Department of Infectious Diseases, The First Affiliated Hospital of Zhengzhou University, Zhengzhou, 450052 Henan, China.
Department of Gastroenterology, The First Affiliated Hospital of Zhengzhou University, Zhengzhou, 450052 Henan, China.
Dis Markers. 2022 May 18;2022:1586074. doi: 10.1155/2022/1586074. eCollection 2022.
A more accurate prediction of liver metastasis (LM) in pancreatic cancer (PC) would help improve clinical therapeutic effects and follow-up strategies for the management of this disease. This study was to assess various prediction models to evaluate the risk of LM based on machine learning algorithms.

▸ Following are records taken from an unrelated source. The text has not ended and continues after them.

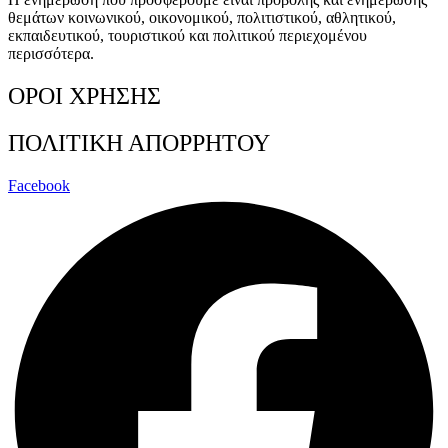
θεμάτων κοινωνικού, οικονομικού, πολιτιστικού, αθλητικού,
εκπαιδευτικού, τουριστικού και πολιτικού περιεχομένου
περισσότερα.
ΟΡΟΙ ΧΡΗΣΗΣ
ΠΟΛΙΤΙΚΗ ΑΠΟΡΡΗΤΟΥ
Facebook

We retrospectively reviewed clinicopathological characteristics of PC patients from the Surveillance, Epidemiology, and End Results database from 2010 to 2018. The logistic regression, extreme gradient boosting, support vector, random forest (RF), and deep neural network machine algorithms were used to establish models to predict the risk of LM in PC patients. Specificity, sensitivity, and receiver operating characteristic (ROC) curves were used to determine the discriminatory capacity of the prediction models.

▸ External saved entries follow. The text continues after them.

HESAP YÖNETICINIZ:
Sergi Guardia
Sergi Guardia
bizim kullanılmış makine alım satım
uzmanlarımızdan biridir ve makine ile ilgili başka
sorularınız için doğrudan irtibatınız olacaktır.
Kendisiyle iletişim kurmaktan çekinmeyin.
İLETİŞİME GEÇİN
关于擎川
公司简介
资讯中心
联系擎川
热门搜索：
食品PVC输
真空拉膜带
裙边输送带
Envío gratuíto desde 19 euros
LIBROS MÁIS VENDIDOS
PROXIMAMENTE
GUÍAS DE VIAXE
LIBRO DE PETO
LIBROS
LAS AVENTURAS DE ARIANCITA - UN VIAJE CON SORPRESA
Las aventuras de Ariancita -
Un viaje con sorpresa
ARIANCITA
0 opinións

A total of 47,919 PC patients were identified; 15,909 (33.2%) of which developed LM. After iterative filtering, a total of nine features were included to establish the risk model for LM based on machine learning. The RF showed the most promising results in the prediction of complications among the models (ROC 0.871 for training and 0.832 for test sets). In risk stratification analysis, the LM rate and 5-year cancer-specific survival (CSS) in the high-risk group were worse than those in the intermediate- and low-risk groups. Surgery, radiotherapy, and chemotherapy were found to significantly improve the CSS in the high- and intermediate-risk groups.
In this study, the RF model constructed could accurately predict the risk of LM in PC patients, which has the potential to provide clinicians with more personalized clinical decision-making recommendations.
更准确地预测胰腺癌(PC)的肝转移(LM)将有助于改善该疾病的临床治疗效果和随访策略。本研究旨在评估基于机器学习算法的各种预测模型,以评估 LM 的风险。
我们回顾性分析了 2010 年至 2018 年期间来自监测、流行病学和最终结果数据库的 PC 患者的临床病理特征。逻辑回归、极端梯度提升、支持向量、随机森林(RF)和深度神经网络机器算法被用于建立预测 PC 患者 LM 风险的模型。特异性、敏感性和接收器工作特征(ROC)曲线用于确定预测模型的区分能力。
共确定了 47919 例 PC 患者,其中 15909 例(33.2%)发生了 LM。经过迭代筛选,共纳入了 9 个特征,基于机器学习建立了 LM 风险模型。RF 在模型预测并发症方面表现出最有前途的结果(训练集 ROC 为 0.871,测试集为 0.832)。在风险分层分析中,高危组的 LM 发生率和 5 年癌症特异性生存率(CSS)均差于中危组和低危组。手术、放疗和化疗被发现显著改善了高危组和中危组的 CSS。
在这项研究中,构建的 RF 模型可以准确预测 PC 患者 LM 的风险,这有可能为临床医生提供更个性化的临床决策建议。